The idea for VoteGopher popped up shortly before Ruben cast his first vote. It was in 2006, the midterm elections were looming and he couldn't find a site that told him where the candidates stood on issues. Not about who's up or down on the polls, not about the private lives of the candidates, not about speeches or debate performances, but about the issues, he says.
So Ruben, the eldest son of a real estate developer and a homemaker, used his savings -- about $9,000 -- to kick off his project. He also enlisted a few of his friends, including 19-year-old Alex Lavoie, a political junkie who swears by "The West Wing." Together, Ruben and Lavoie, dormmates separated only by a wall where a poster of John F. Kennedy hangs, enlisted other Harvard students who didn't mind not getting paid for their work.

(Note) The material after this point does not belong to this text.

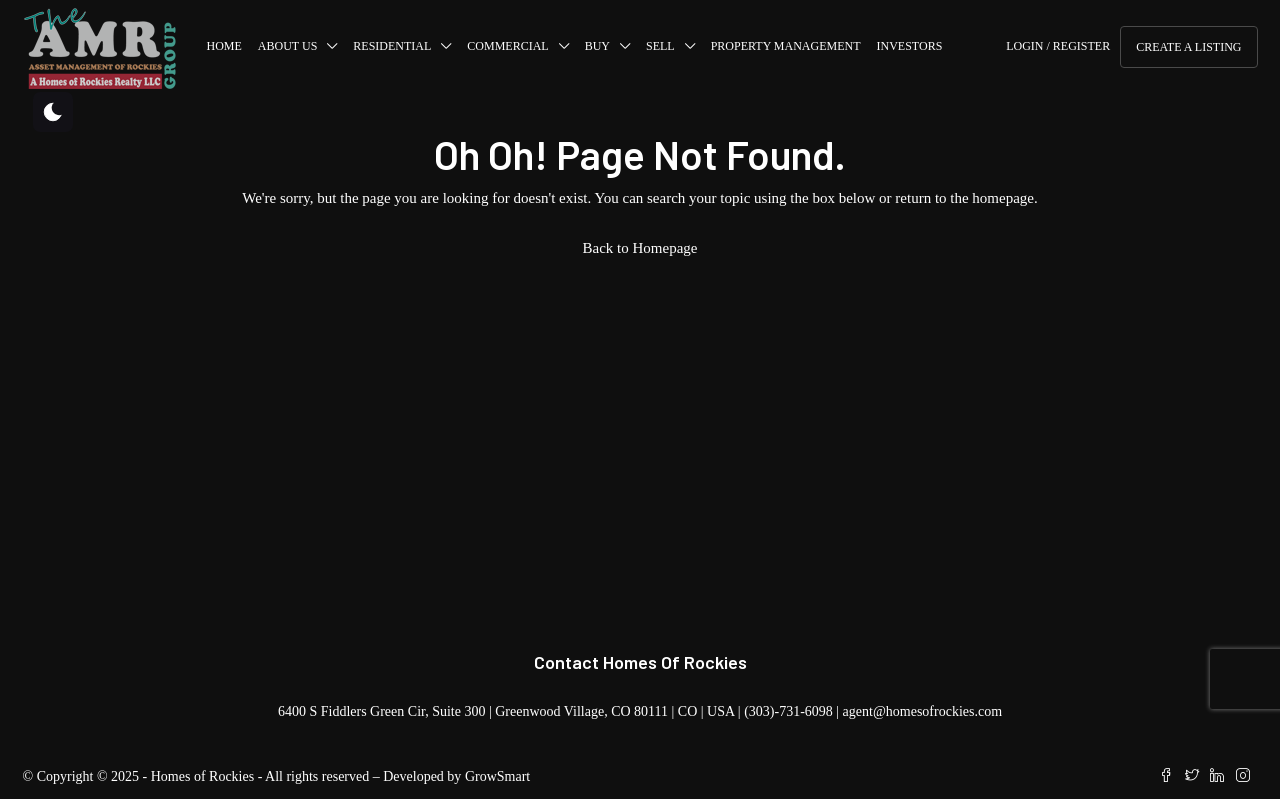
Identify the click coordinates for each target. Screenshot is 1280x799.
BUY (597, 46)
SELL (660, 46)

The job requirements: Keep your opinions out of VoteGopher. Stay on top of online news. Focus on the issues.
The site launched in October and, Ruben says, and its readership, while still considerably small, has grown to about 500 unique visitors a day.
And that includes Garcia.
During a break from finishing a paper on the Cuban Revolution, she's reading up on Obama's and Clinton's positions on immigration. A Democrat, Garcia's torn between those two candidates.
"I'm not going to lie. I like the fact that Clinton could be this country's first female president," says Garcia, the eldest of four sisters. But Obama's freshness is appealing, too. "He's not a Bush and he's not a Clinton," she adds. But, more importantly, she says she prefers Obama's position on whether illegal immigrants should have driver's licenses. Obama's for it, Clinton's not.
"I read that Clinton changed her position on that," Garcia explains. "Clinton first said she's for it and then said she's against it."
How does she know? She read it on VoteGopher.